November 13, 2012
I woke early and left the dormitory under the cover of dark blue dawn.
As I walked along the edge of the towering boundary wall, fingers trailing along the cement, I counted words and sorted through pictures of Earth before the Cleansing.
When I reached the East Corner of the wall I paused to gaze down at the neat right angle formed by the two connecting ramparts. I kneeled and pressed my thumb into the soil at the corner, registering its softness, its rich darkness. I smiled, flicking through pictures of plants I had bookmarked months ago, all with bright leaves, vivid flowers, and precious seeds. I will see Earth restored, I thought happily. I was built for this.

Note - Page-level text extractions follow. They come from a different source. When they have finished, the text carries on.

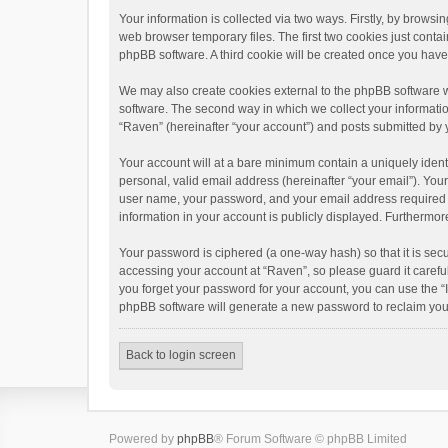
Your information is collected via two ways. Firstly, by brows
web browser temporary files. The first two cookies just contai
phpBB software. A third cookie will be created once you hav
We may also create cookies external to the phpBB software w
software. The second way in which we collect your informatio
“Raven” (hereinafter “your account”) and posts submitted by yo
Your account will at a bare minimum contain a uniquely ident
personal, valid email address (hereinafter “your email”). You
user name, your password, and your email address required by 
information in your account is publicly displayed. Furthermor
Your password is ciphered (a one-way hash) so that it is se
accessing your account at “Raven”, so please guard it carefu
you forget your password for your account, you can use the “
phpBB software will generate a new password to reclaim you
Back to login screen
Powered by
phpBB
® Forum Software © phpBB Limited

At that moment I heard a sharp cry like the scrape of metallic fibers against one another. I rose fluidly, tilting my head to pinpoint the sound. After it came again I was sure that the noise had come from beyond the wall. At its third utterance an emotion overtook me that I had no word for. My lungs contracted forcefully and I clutched my head, which spun as though I been struck.
A shudder passed from the tips of my toes to my jaw. I could feel the first command kicking into gear, preparing to lock my muscles in place and send out an alarm. I bypassed the command with a clench of my jaw. It would take fifteen minutes for the second command to arrive, which I could not ignore. But nor could I ignore the plaintive whimpers arising from beyond the wall. Something inside of me ached.
In moments I had scaled the wall, leaving deep gouges in the cement where my fingers clutched at its surface. Vast stretches of nothing spread beyond the wall. I looked down. An animal lay dying at its foot. I smelled its death on the wind before I even dropped to the ground beside it.
The beast had curled its legs up around its head. Locks of unkempt black hair fell across its face. Its spine stuck out, curved and knobby, like knuckles pressed against cloth.
Cautiously I crouched by its side and reached forward to brush the hair away from its face. The face shocked me into complete stillness.
"Man is the only creature that consumes without producing", jabbered my brain, filling the impossible empty silence. "He does not give milk, he does not lay eggs, he is too weak to pull the plough, he cannot run fast enough to catch rabbits. Yet he is lord of all the animals."
The man opened his eyes, slowly, fixing them on me. They were very pale blue, like the color of the sky just as the sun is rising. I watched him blink, watched his gaunt cheeks suck in air and his cracked and bleeding lips bend and stretch as he tried to form words.
"All fine architectural values are human values, else not valuable," I recited manicly. I noted the way his thin fingers groped at my ankle and the way his ribcage rose and fell, drawing in shallow and ineffectual breaths.
"Please," wheezed the man, and I heaved a dry sob.
The first spasm claimed my pale hand. I stared at it, watching every bone in my fingers, in my palm, my wrist, begin to vibrate violenty.
"Dear, dear," I blathered, reaching out to stroke his face but drawing back as he cringed away from my shaking hands, a feral panic filling his gaze. "Dear, sweet dear. There now."
The spasms reached my neck, and soon my head. My eyesight wavered, darkened. Blossoms of color moved across my field of vision.
Soon they arrived with black eyes and delicate tools. While they climbed over the wall I leaned forward and gathered the skeleton into my arms, watching the man's too-large head wobble against my arm as I quivered.
"Too bad," murmured one, resting a cold hand on my head. "This one was bright."
"Now beyond question I could put a term to all my pain, and go with my poor brother into the darkness, his companion there. Never to die? Will any brook of mine without you, brother, still be sweet to me?" I asked of them, lifting my eyes from the hollow face of the man.
One of them met my gaze and smiled. He plunged a needle into the back of my neck. I clutched the dying human close as night fell over my eyes.